Base on this you could then use the has_hash<T>::value to determine if there is a usable hash function already defined.

Answer 3

If you need to test if an expression is valid or not, I prefer the following implementation:

template< typename, typename = void >
struct has_hash
  : std::false_type {};

template< typename T >
struct has_hash< T, decltype( std::hash< T >()( std::declval< T >() ), void() ) >
//                            ^^ expression here ------------------^^
  : std::true_type {};

Live example

Answer 4

Yet another implementation

First, some boilerplate. type_sink and TypeSink let us evaluate types, and discard them.

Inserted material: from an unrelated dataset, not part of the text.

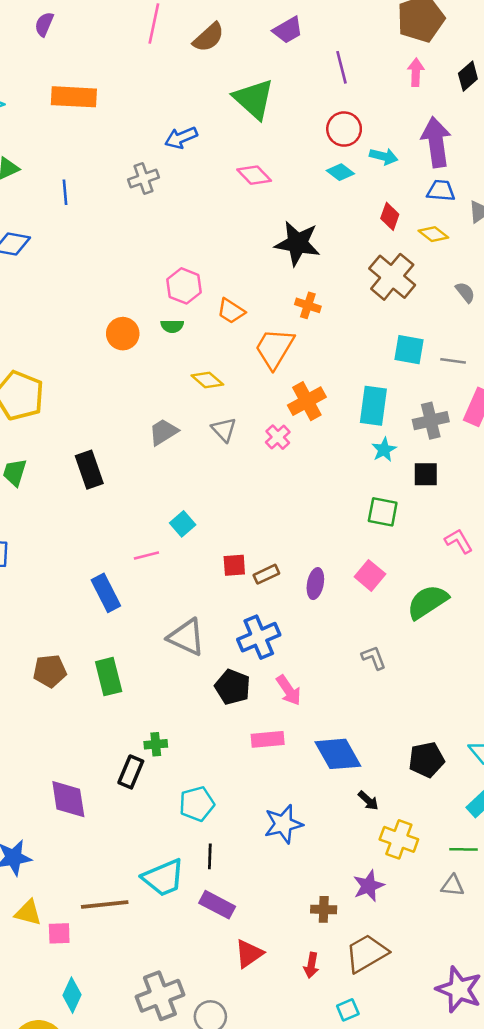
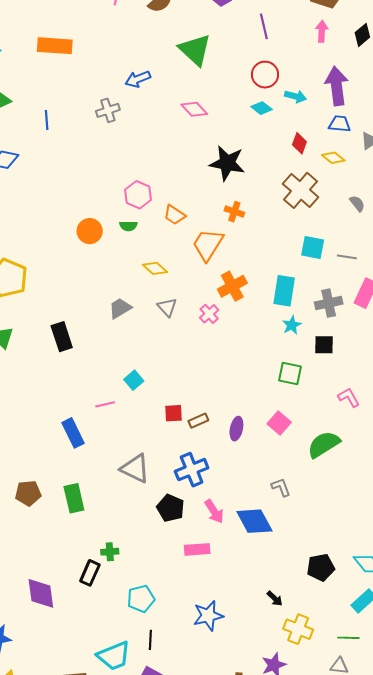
blue diamond: (338, 754) -> (254, 521), moved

template<typename... T> struct type_sink {typedef void type;};
template<typename... T> using TypeSink = typename type_sink<T>::type;

We then write a really simple has_hash that uses SFINAE. The default choice is "no hash", and the specialization is valid iff std::hash<T>()( t ) is a valid expression for a variable t of type T:

template<typename T, typename=void> struct has_hash:std::false_type {};
template<typename T> struct has_hash<
  T, TypeSink< decltype( std::hash<T>()( std::declval<T&>() ) ) >
>: std::true_type {}; 

we then write our universal hasher:

template<typename T>
struct Hasher
{
private:
  typedef has_hash< typename std::decay<T>::type > test_for_hash;
public:
  std::size_t operator()( T t ) const {
    return hash( std::forward<T>(t), test_for_hash() );
  }
private:
  std::size_t hash( T t, std::true_type has_hash ) const {
    return std::hash<T>()( std::forward<T>(t) );
  }
  std::size_t hash( T t, std::false_type no_hash ) const {
    // TODO: static_assert that t.to_string exists, and if not give a useful error message
    return std::hash<std::string>()( std::forward<T>(t).to_string() )
  }
};

where we use the has_hash trait to do tagged dispatching to either the "use hash directly" or "to_string then hash".

We can do more layers of this dispatching.

I took the liberty of making it somewhat move-aware, in that T can be T& or T const& or T and it behaves reasonably. (I don't know about T&& off the top of my head).

As noted in other comments, some work to generate better error messages can be done. We want the compiler's error message to complain about the lack of a hash<T> implementation rather than a to_string implementation probably. That would involve writing a has_to_string traits class and either doing another layer of tag dispatching, or doing a static_assert to generate a useful message telling the end user to implement either the hash<T> specialization or T::to_string.

Another option would be to make a universal hasher:

template<typename T>
struct Hasher
{
private:
  typedef has_hash< T > test_for_hash;
public:
  template<typename U>
  std::size_t operator()( U&& u ) const {
    return hash( std::forward<U>(u), test_for_hash() );
  }
private:
  template<typename U>
  std::size_t hash( U&& u, std::true_type has_hash ) const {
    return std::hash<T>()( std::forward<U>(u) ); // conversion occurs here
  }
  template<typename U>
  std::size_t hash( U&& u, std::false_type no_hash ) const {
    // TODO: static_assert that t.to_string exists, and if not give a useful error message
    T t = std::forward<U>(u); // conversion occurs here -- note, implicit on purpose!
    return std::hash<std::string>()( std::move(t).to_string() )
  }
};

which defers transformation-to-T until the last moment.